We’re adjusting.
Rearranging our days and our expectations. Sometimes we’re up and then maybe a bit down. One minute grateful and the next worried, living on either side of a tossed coin.
We make our bed in the morning. Dress for our day, just like always. The laundry’s all caught up and we plan dinner based on whatever fresh produce we don’t want to spoil. We avoid television broadcasts of news and numbers, choosing instead to rely on news we can read and official websites with information we trust. We walk outside just about daily, discovering roads in our own town we never really took the time to explore before.
Family, friends, and colleagues check in.

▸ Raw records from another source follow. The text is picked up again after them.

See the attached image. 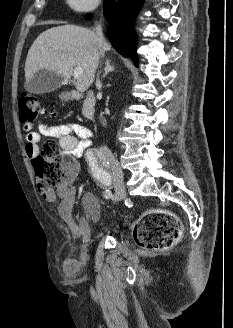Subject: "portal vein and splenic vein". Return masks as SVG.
<instances>
[{"label":"portal vein and splenic vein","mask_w":233,"mask_h":328,"mask_svg":"<svg viewBox=\"0 0 233 328\" xmlns=\"http://www.w3.org/2000/svg\"><path fill=\"white\" fill-rule=\"evenodd\" d=\"M73 72H74V75H80L83 73V70L81 67H75Z\"/></svg>","instance_id":"18ae733b"}]
</instances>
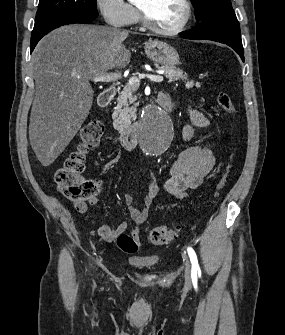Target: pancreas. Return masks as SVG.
Segmentation results:
<instances>
[{
	"label": "pancreas",
	"mask_w": 285,
	"mask_h": 335,
	"mask_svg": "<svg viewBox=\"0 0 285 335\" xmlns=\"http://www.w3.org/2000/svg\"><path fill=\"white\" fill-rule=\"evenodd\" d=\"M158 70H164L166 74H168V78L170 82H177V80H185L186 88H201L200 82H194V80H188L186 72L183 70H179V68H167V66H156ZM132 86H127L124 88L123 92H120L121 96H119L117 105L112 107L113 114L111 116V121L114 122L115 125H131L132 122H136L138 115V106L132 105L135 100H137L136 96H132Z\"/></svg>",
	"instance_id": "pancreas-1"
}]
</instances>
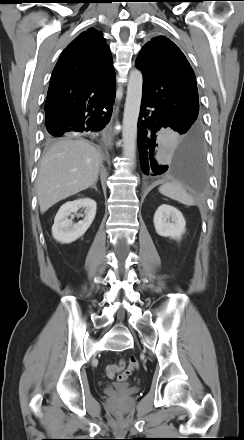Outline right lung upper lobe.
I'll return each mask as SVG.
<instances>
[{"instance_id":"cb5924a9","label":"right lung upper lobe","mask_w":244,"mask_h":440,"mask_svg":"<svg viewBox=\"0 0 244 440\" xmlns=\"http://www.w3.org/2000/svg\"><path fill=\"white\" fill-rule=\"evenodd\" d=\"M114 95L110 50L102 33L90 28L63 50L53 70L44 106L46 119L98 111Z\"/></svg>"}]
</instances>
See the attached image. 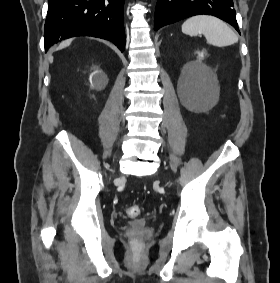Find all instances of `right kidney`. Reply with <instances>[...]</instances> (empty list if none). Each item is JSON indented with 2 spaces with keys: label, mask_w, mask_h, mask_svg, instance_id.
I'll list each match as a JSON object with an SVG mask.
<instances>
[{
  "label": "right kidney",
  "mask_w": 280,
  "mask_h": 283,
  "mask_svg": "<svg viewBox=\"0 0 280 283\" xmlns=\"http://www.w3.org/2000/svg\"><path fill=\"white\" fill-rule=\"evenodd\" d=\"M89 80L92 86L94 84L104 86L107 83V77L103 73H100L98 71L93 72L90 75Z\"/></svg>",
  "instance_id": "obj_1"
}]
</instances>
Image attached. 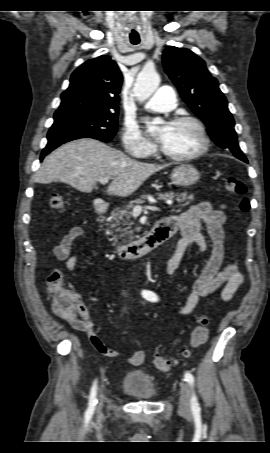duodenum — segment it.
<instances>
[{
  "instance_id": "duodenum-1",
  "label": "duodenum",
  "mask_w": 270,
  "mask_h": 453,
  "mask_svg": "<svg viewBox=\"0 0 270 453\" xmlns=\"http://www.w3.org/2000/svg\"><path fill=\"white\" fill-rule=\"evenodd\" d=\"M96 212L97 214H106L108 212V208L105 206H98L96 208ZM175 232V227H173L170 223L161 220L148 232L146 236L121 246L118 249V254L125 259H135L141 257L150 250L168 241Z\"/></svg>"
}]
</instances>
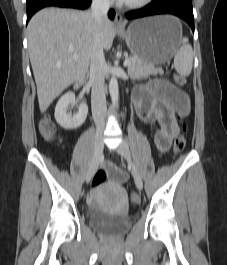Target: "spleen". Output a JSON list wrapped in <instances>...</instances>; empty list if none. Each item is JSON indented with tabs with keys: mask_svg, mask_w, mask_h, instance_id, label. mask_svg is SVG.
Wrapping results in <instances>:
<instances>
[{
	"mask_svg": "<svg viewBox=\"0 0 227 265\" xmlns=\"http://www.w3.org/2000/svg\"><path fill=\"white\" fill-rule=\"evenodd\" d=\"M181 47L178 49L174 57V66L176 71L182 76H188L193 66V50L188 43V38L181 40Z\"/></svg>",
	"mask_w": 227,
	"mask_h": 265,
	"instance_id": "obj_1",
	"label": "spleen"
}]
</instances>
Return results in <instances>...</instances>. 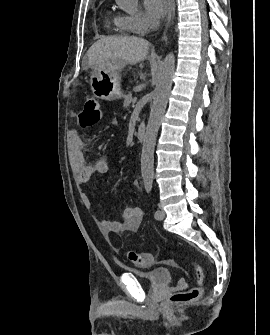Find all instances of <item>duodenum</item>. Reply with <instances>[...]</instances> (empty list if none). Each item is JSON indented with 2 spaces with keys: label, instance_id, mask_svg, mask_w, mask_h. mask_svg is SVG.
<instances>
[{
  "label": "duodenum",
  "instance_id": "duodenum-1",
  "mask_svg": "<svg viewBox=\"0 0 270 335\" xmlns=\"http://www.w3.org/2000/svg\"><path fill=\"white\" fill-rule=\"evenodd\" d=\"M145 133H146V129H145V125L140 124L136 130V138L138 141L142 142L145 138Z\"/></svg>",
  "mask_w": 270,
  "mask_h": 335
}]
</instances>
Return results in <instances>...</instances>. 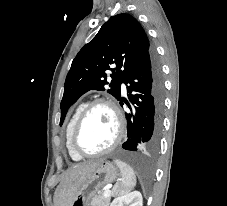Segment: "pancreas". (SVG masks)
<instances>
[{
  "label": "pancreas",
  "mask_w": 227,
  "mask_h": 206,
  "mask_svg": "<svg viewBox=\"0 0 227 206\" xmlns=\"http://www.w3.org/2000/svg\"><path fill=\"white\" fill-rule=\"evenodd\" d=\"M103 194L104 193H98V194H96L92 198L89 206H109L111 195L104 196Z\"/></svg>",
  "instance_id": "obj_1"
}]
</instances>
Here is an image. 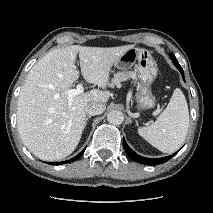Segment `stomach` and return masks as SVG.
<instances>
[{"instance_id": "obj_1", "label": "stomach", "mask_w": 213, "mask_h": 213, "mask_svg": "<svg viewBox=\"0 0 213 213\" xmlns=\"http://www.w3.org/2000/svg\"><path fill=\"white\" fill-rule=\"evenodd\" d=\"M134 65L137 67L141 84L136 97L139 108H152L155 105V99L151 94L150 86L157 76L156 62L149 50L135 47L126 51L115 62V66L121 70L130 69Z\"/></svg>"}]
</instances>
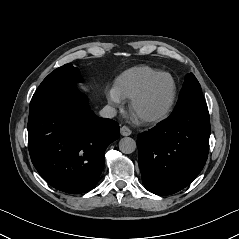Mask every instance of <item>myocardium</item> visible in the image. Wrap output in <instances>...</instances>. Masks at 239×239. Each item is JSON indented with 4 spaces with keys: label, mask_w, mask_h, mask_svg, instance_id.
Wrapping results in <instances>:
<instances>
[{
    "label": "myocardium",
    "mask_w": 239,
    "mask_h": 239,
    "mask_svg": "<svg viewBox=\"0 0 239 239\" xmlns=\"http://www.w3.org/2000/svg\"><path fill=\"white\" fill-rule=\"evenodd\" d=\"M161 77H167L172 84V91H171V95L168 99V101L166 102V104L157 112H154L152 114H147V115H143L140 116L139 118L146 123H151V122H156L159 121L161 119H163L171 110L176 95H177V85H176V81L174 80V78L167 72H158L156 75H154L149 81H147L143 87L141 89H139L131 98H130V102H129V108L131 111H133L134 107L136 106V104L147 94V92L149 91V89L151 88V86Z\"/></svg>",
    "instance_id": "1"
}]
</instances>
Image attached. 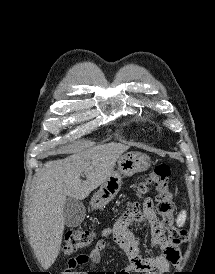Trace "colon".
<instances>
[{
	"label": "colon",
	"instance_id": "obj_1",
	"mask_svg": "<svg viewBox=\"0 0 215 274\" xmlns=\"http://www.w3.org/2000/svg\"><path fill=\"white\" fill-rule=\"evenodd\" d=\"M171 169L164 162L156 163L149 177L138 184L136 193L142 195L147 192L150 186H154L158 192L157 203L162 215L163 226L168 231L167 240L174 245H181L187 239L186 231L179 229L175 225V204L170 191ZM93 234L88 230H70L65 236L64 252L72 254L90 245Z\"/></svg>",
	"mask_w": 215,
	"mask_h": 274
}]
</instances>
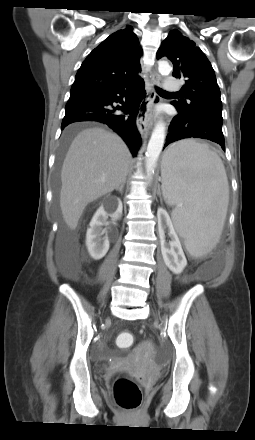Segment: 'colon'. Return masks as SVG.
<instances>
[{
	"label": "colon",
	"mask_w": 255,
	"mask_h": 440,
	"mask_svg": "<svg viewBox=\"0 0 255 440\" xmlns=\"http://www.w3.org/2000/svg\"><path fill=\"white\" fill-rule=\"evenodd\" d=\"M116 343L121 348H128L133 345L134 337L129 332H121L116 337ZM114 399L122 409L134 411L141 405V392L134 381L121 377L114 383Z\"/></svg>",
	"instance_id": "1"
}]
</instances>
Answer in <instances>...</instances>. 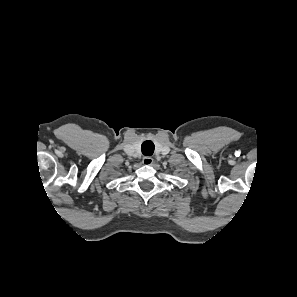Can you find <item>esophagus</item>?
Listing matches in <instances>:
<instances>
[{"instance_id":"1","label":"esophagus","mask_w":297,"mask_h":297,"mask_svg":"<svg viewBox=\"0 0 297 297\" xmlns=\"http://www.w3.org/2000/svg\"><path fill=\"white\" fill-rule=\"evenodd\" d=\"M154 162L153 158L152 157H149V156H146L142 159V163L144 165H152Z\"/></svg>"}]
</instances>
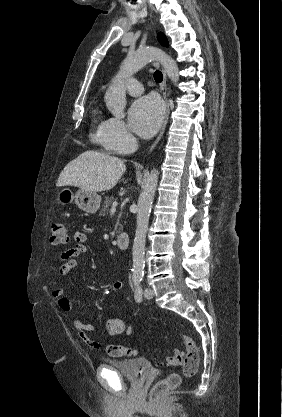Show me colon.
Returning a JSON list of instances; mask_svg holds the SVG:
<instances>
[{"mask_svg": "<svg viewBox=\"0 0 282 417\" xmlns=\"http://www.w3.org/2000/svg\"><path fill=\"white\" fill-rule=\"evenodd\" d=\"M69 241V232L63 223L55 222L51 227L50 242L54 245H63ZM182 342L185 349L188 350L184 371L181 373L185 376H191L199 367V348L195 341L186 334H181ZM109 356H132V347H109L107 349ZM183 357L180 349L174 350V356L169 359L168 364L175 367L179 366V358ZM181 376L179 374H170L164 379H157L152 389L147 390L149 403H166V393H171L172 388H177L180 384Z\"/></svg>", "mask_w": 282, "mask_h": 417, "instance_id": "1", "label": "colon"}]
</instances>
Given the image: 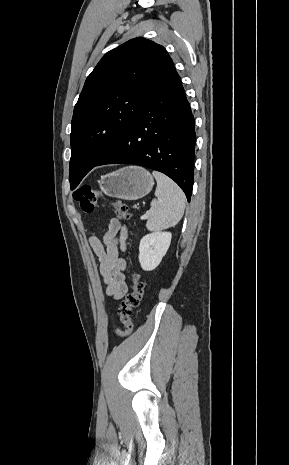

We speculate about the economy. Trade news. Share what’s working and what’s not. Comment on our raw hands and our raw nerves too. We sigh a little sometimes. Laugh others. Collectively shake our heads in disbelief. We reassure each other and offer help however it’s needed. We’re thankful for this contact and promise to touch base again soon.
Our dining room table is repurposed as our distance classroom, he on his side and me on mine, each of us a little amazed at being able to reach and teach our students tucked away in their own homes miles away. We plan together. Strategize. Confer. Suggest. We are partners in all of the best ways in the very worst of times.
As uncertain as we are about practically everything, we’re finding comfort in each other and in the circle of shared experiences all around us. All playing fields are level, and we’re all on the team. We talk a lot about living only in the day we’re in. Tomorrow, the memory of my grandmother’s voice reminds me, will take care of itself.
All of us. In the here and now. One day at a time.